Table 6 Putative orthologs in peach of Arabidopsis genes involved in chromatin modification and flowering located in QTL regions, identified by reciprocal blast analysis

Discussion

In this work we have studied nine traits related to bud dormancy, flowering and fruit harvest in a hybrid population of peach. The high level of correlation between traits and the clustering of QTLs in certain map positions argue for a considerable degree of redundancy that recommends the joint analysis of traits in three major groups. Chilling requirement (CRW, CRU and CRD), dormancy release (EnD and EcD), and blooming date (BD) variables constitute a first group with high correlation values and similar QTLs. Additionally, the fact that a significant QTL for fruit harvest date also co-localizes with the major QTL for chilling requirement in LG1 indicates that chilling requirement is a primary determinant of the reproductive phenology in peach. Heat requirement HREc and HRB, and PEnEc and PEnB form a second group of traits with common features. Finally, HD trait deserves a separate discussion due to the particular contribution of fruit developmental programs to this trait, in spite of its significant correlation with chilling requirement trait.

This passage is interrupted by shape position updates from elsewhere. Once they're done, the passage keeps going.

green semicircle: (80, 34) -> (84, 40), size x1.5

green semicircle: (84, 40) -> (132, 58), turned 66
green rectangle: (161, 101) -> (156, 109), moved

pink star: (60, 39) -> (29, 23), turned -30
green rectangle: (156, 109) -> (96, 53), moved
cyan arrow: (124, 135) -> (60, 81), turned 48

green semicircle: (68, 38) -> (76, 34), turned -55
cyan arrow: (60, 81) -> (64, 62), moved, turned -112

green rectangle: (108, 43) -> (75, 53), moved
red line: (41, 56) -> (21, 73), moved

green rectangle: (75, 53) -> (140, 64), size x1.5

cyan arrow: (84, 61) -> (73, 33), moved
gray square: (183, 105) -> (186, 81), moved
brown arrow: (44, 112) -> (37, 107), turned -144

Candidate genes for chilling requirement, dormancy release and blooming time

QTLs for this first group of traits clustered in seven different map zones that corresponded to seven genomic regions defined by SNPs (1b, 3a, 3b, 4a, 6b, 6c and 7b). Some of these regions were identified in previous QTL works in Prunus species. Preceding attempts to describe loci affecting the blooming date trait in peach found QTLs co-localizing with our QTLs in regions 1b [16] and 7b [13, 19], whereas more recent studies dissecting the chilling requirement and blooming time traits in apricot, peach and almond identified QTLs overlapping with our QTLs in regions 1b, 4a, 6b and 7b [2224]. The QTL in LG7 appeared consistently in most of these reports. Our analysis pointed to the presence of two adjacent QTL clusters that could contribute to both chilling requirement and dormancy-blooming time traits in this zone (Table 4). Due to their shortly overlapping positions, these two putative clusters were fused and considered as one single QTL in the subsequent analysis (Figure 3). In almond, two QTLs were also found in adjacent positions in LG7 [24]. By assuming a high degree of synteny between almond and peach, the first QTL for flowering time identified in LG7 in almond co-localized with our QTL in region 7b, whereas the second QTL identified by these authors associated to chilling and heat requirement traits did not overlap with region 7b.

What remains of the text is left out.